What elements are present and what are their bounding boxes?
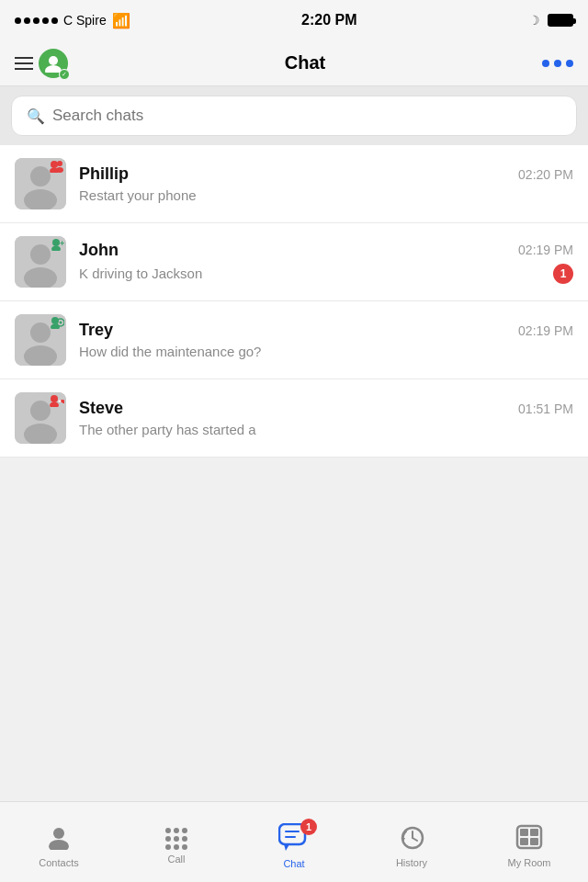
more-options-icon[interactable] [542, 60, 573, 67]
user-avatar[interactable]: ✓ [39, 49, 68, 78]
tab-call-label: Call [168, 854, 186, 865]
unread-badge: 1 [553, 264, 573, 284]
chat-preview: The other party has started a [79, 422, 256, 437]
avatar-john: + [15, 236, 66, 288]
tab-call[interactable]: Call [118, 820, 235, 865]
svg-point-0 [49, 56, 58, 65]
chat-tab-icon: 1 [278, 823, 310, 854]
signal-dots [15, 17, 58, 24]
svg-point-16 [30, 322, 51, 343]
tab-contacts[interactable]: Contacts [0, 817, 118, 868]
svg-line-38 [413, 838, 417, 841]
moon-icon: ☽ [528, 13, 540, 28]
tab-history[interactable]: History [353, 817, 470, 868]
tab-contacts-label: Contacts [39, 857, 78, 868]
search-icon: 🔍 [27, 107, 45, 125]
svg-rect-42 [530, 829, 538, 836]
chat-content-john: John 02:19 PM K driving to Jackson 1 [79, 241, 573, 284]
tab-bar: Contacts Call 1 Chat [0, 801, 588, 882]
svg-rect-44 [530, 838, 538, 845]
chat-time: 01:51 PM [518, 401, 573, 416]
chat-name: Phillip [79, 164, 129, 184]
header-left: ✓ [15, 49, 68, 78]
chat-content-steve: Steve 01:51 PM The other party has start… [79, 399, 573, 437]
chat-item-trey[interactable]: Trey 02:19 PM How did the maintenance go… [0, 301, 588, 379]
svg-point-3 [30, 166, 51, 187]
svg-point-21 [60, 322, 62, 324]
chat-badge: 1 [300, 819, 317, 835]
tab-history-label: History [396, 857, 427, 868]
svg-point-30 [53, 828, 64, 839]
header: ✓ Chat [0, 40, 588, 86]
status-bar: C Spire 📶 2:20 PM ☽ [0, 0, 588, 40]
svg-rect-29 [62, 401, 64, 403]
chat-item-phillip[interactable]: Phillip 02:20 PM Restart your phone [0, 145, 588, 223]
status-right: ☽ [528, 13, 573, 28]
myroom-icon [515, 824, 543, 854]
battery-icon [548, 14, 573, 27]
svg-point-31 [49, 840, 69, 850]
svg-text:+: + [60, 239, 64, 248]
search-input[interactable] [52, 107, 561, 125]
search-bar[interactable]: 🔍 [11, 96, 577, 136]
svg-rect-41 [520, 829, 528, 836]
status-icon-red-group [50, 160, 64, 176]
svg-point-26 [50, 402, 59, 408]
chat-time: 02:19 PM [518, 243, 573, 257]
carrier-label: C Spire [63, 13, 107, 28]
chat-list: Phillip 02:20 PM Restart your phone + [0, 145, 588, 458]
tab-chat[interactable]: 1 Chat [235, 816, 353, 869]
avatar-phillip [15, 158, 66, 209]
call-icon [165, 828, 187, 850]
chat-content-phillip: Phillip 02:20 PM Restart your phone [79, 164, 573, 203]
chat-item-john[interactable]: + John 02:19 PM K driving to Jackson 1 [0, 223, 588, 301]
chat-time: 02:20 PM [518, 167, 573, 182]
svg-point-12 [52, 239, 60, 246]
menu-icon[interactable] [15, 57, 33, 70]
chat-item-steve[interactable]: Steve 01:51 PM The other party has start… [0, 379, 588, 458]
page-title: Chat [285, 52, 325, 74]
status-icon-green-plus: + [51, 238, 64, 254]
chat-name: Trey [79, 321, 113, 340]
search-bar-section: 🔍 [0, 86, 588, 145]
svg-point-28 [59, 400, 62, 402]
chat-preview: K driving to Jackson [79, 266, 202, 281]
chat-name: Steve [79, 399, 123, 418]
tab-myroom-label: My Room [507, 857, 550, 868]
history-icon [399, 824, 424, 854]
svg-point-23 [30, 401, 51, 421]
svg-rect-43 [520, 838, 528, 845]
status-icon-red-key [50, 394, 64, 411]
chat-preview: How did the maintenance go? [79, 344, 261, 359]
svg-marker-35 [284, 844, 289, 851]
avatar-steve [15, 392, 66, 444]
tab-chat-label: Chat [283, 858, 304, 869]
status-left: C Spire 📶 [15, 12, 130, 29]
contacts-icon [46, 824, 72, 854]
svg-point-7 [57, 161, 62, 166]
chat-content-trey: Trey 02:19 PM How did the maintenance go… [79, 321, 573, 359]
svg-point-10 [30, 244, 51, 265]
svg-point-25 [51, 395, 58, 402]
avatar-check-icon: ✓ [59, 69, 70, 80]
status-icon-green-settings [50, 316, 64, 333]
svg-point-5 [51, 161, 58, 168]
chat-name: John [79, 241, 119, 260]
status-time: 2:20 PM [301, 12, 356, 28]
chat-preview: Restart your phone [79, 187, 197, 203]
svg-point-8 [56, 167, 63, 173]
tab-myroom[interactable]: My Room [470, 817, 588, 868]
wifi-icon: 📶 [112, 12, 130, 29]
avatar-trey [15, 314, 66, 366]
chat-time: 02:19 PM [518, 323, 573, 338]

> [Exercise requirements]:
Every line above should be copied exactly, apart from any pictures.

> [Your solution]:
What elements are present and what are their bounding boxes?
more-options-icon[interactable] [542, 60, 573, 67]
user-avatar[interactable]: ✓ [39, 49, 68, 78]
tab-call-label: Call [168, 854, 186, 865]
unread-badge: 1 [553, 264, 573, 284]
chat-preview: The other party has started a [79, 422, 256, 437]
avatar-john: + [15, 236, 66, 288]
tab-call[interactable]: Call [118, 820, 235, 865]
svg-point-0 [49, 56, 58, 65]
chat-tab-icon: 1 [278, 823, 310, 854]
signal-dots [15, 17, 58, 24]
svg-point-16 [30, 322, 51, 343]
tab-contacts[interactable]: Contacts [0, 817, 118, 868]
svg-line-38 [413, 838, 417, 841]
moon-icon: ☽ [528, 13, 540, 28]
tab-history[interactable]: History [353, 817, 470, 868]
tab-contacts-label: Contacts [39, 857, 78, 868]
search-icon: 🔍 [27, 107, 45, 125]
svg-rect-42 [530, 829, 538, 836]
chat-content-john: John 02:19 PM K driving to Jackson 1 [79, 241, 573, 284]
tab-bar: Contacts Call 1 Chat [0, 801, 588, 882]
svg-rect-44 [530, 838, 538, 845]
chat-time: 01:51 PM [518, 401, 573, 416]
chat-name: Phillip [79, 164, 129, 184]
header-left: ✓ [15, 49, 68, 78]
chat-content-steve: Steve 01:51 PM The other party has start… [79, 399, 573, 437]
chat-item-trey[interactable]: Trey 02:19 PM How did the maintenance go… [0, 301, 588, 379]
svg-point-3 [30, 166, 51, 187]
svg-point-21 [60, 322, 62, 324]
chat-badge: 1 [300, 819, 317, 835]
tab-history-label: History [396, 857, 427, 868]
svg-point-30 [53, 828, 64, 839]
header: ✓ Chat [0, 40, 588, 86]
status-bar: C Spire 📶 2:20 PM ☽ [0, 0, 588, 40]
svg-rect-29 [62, 401, 64, 403]
chat-item-phillip[interactable]: Phillip 02:20 PM Restart your phone [0, 145, 588, 223]
status-right: ☽ [528, 13, 573, 28]
myroom-icon [515, 824, 543, 854]
battery-icon [548, 14, 573, 27]
svg-point-31 [49, 840, 69, 850]
svg-text:+: + [60, 239, 64, 248]
search-input[interactable] [52, 107, 561, 125]
search-bar[interactable]: 🔍 [11, 96, 577, 136]
svg-rect-41 [520, 829, 528, 836]
status-icon-red-group [50, 160, 64, 176]
svg-point-26 [50, 402, 59, 408]
chat-time: 02:19 PM [518, 243, 573, 257]
carrier-label: C Spire [63, 13, 107, 28]
chat-list: Phillip 02:20 PM Restart your phone + [0, 145, 588, 458]
tab-chat[interactable]: 1 Chat [235, 816, 353, 869]
avatar-phillip [15, 158, 66, 209]
call-icon [165, 828, 187, 850]
chat-content-phillip: Phillip 02:20 PM Restart your phone [79, 164, 573, 203]
chat-item-john[interactable]: + John 02:19 PM K driving to Jackson 1 [0, 223, 588, 301]
chat-time: 02:20 PM [518, 167, 573, 182]
svg-point-12 [52, 239, 60, 246]
menu-icon[interactable] [15, 57, 33, 70]
chat-item-steve[interactable]: Steve 01:51 PM The other party has start… [0, 379, 588, 458]
page-title: Chat [285, 52, 325, 74]
status-icon-green-plus: + [51, 238, 64, 254]
chat-name: Trey [79, 321, 113, 340]
search-bar-section: 🔍 [0, 86, 588, 145]
svg-point-28 [59, 400, 62, 402]
chat-preview: K driving to Jackson [79, 266, 202, 281]
chat-name: Steve [79, 399, 123, 418]
tab-myroom-label: My Room [507, 857, 550, 868]
history-icon [399, 824, 424, 854]
svg-point-23 [30, 401, 51, 421]
svg-rect-43 [520, 838, 528, 845]
status-icon-red-key [50, 394, 64, 411]
chat-preview: How did the maintenance go? [79, 344, 261, 359]
svg-marker-35 [284, 844, 289, 851]
avatar-steve [15, 392, 66, 444]
tab-chat-label: Chat [283, 858, 304, 869]
status-left: C Spire 📶 [15, 12, 130, 29]
contacts-icon [46, 824, 72, 854]
svg-point-7 [57, 161, 62, 166]
chat-content-trey: Trey 02:19 PM How did the maintenance go… [79, 321, 573, 359]
svg-point-10 [30, 244, 51, 265]
svg-point-25 [51, 395, 58, 402]
avatar-check-icon: ✓ [59, 69, 70, 80]
status-icon-green-settings [50, 316, 64, 333]
svg-point-5 [51, 161, 58, 168]
chat-name: John [79, 241, 119, 260]
status-time: 2:20 PM [301, 12, 356, 28]
chat-preview: Restart your phone [79, 187, 197, 203]
svg-point-8 [56, 167, 63, 173]
tab-myroom[interactable]: My Room [470, 817, 588, 868]
wifi-icon: 📶 [112, 12, 130, 29]
avatar-trey [15, 314, 66, 366]
chat-time: 02:19 PM [518, 323, 573, 338]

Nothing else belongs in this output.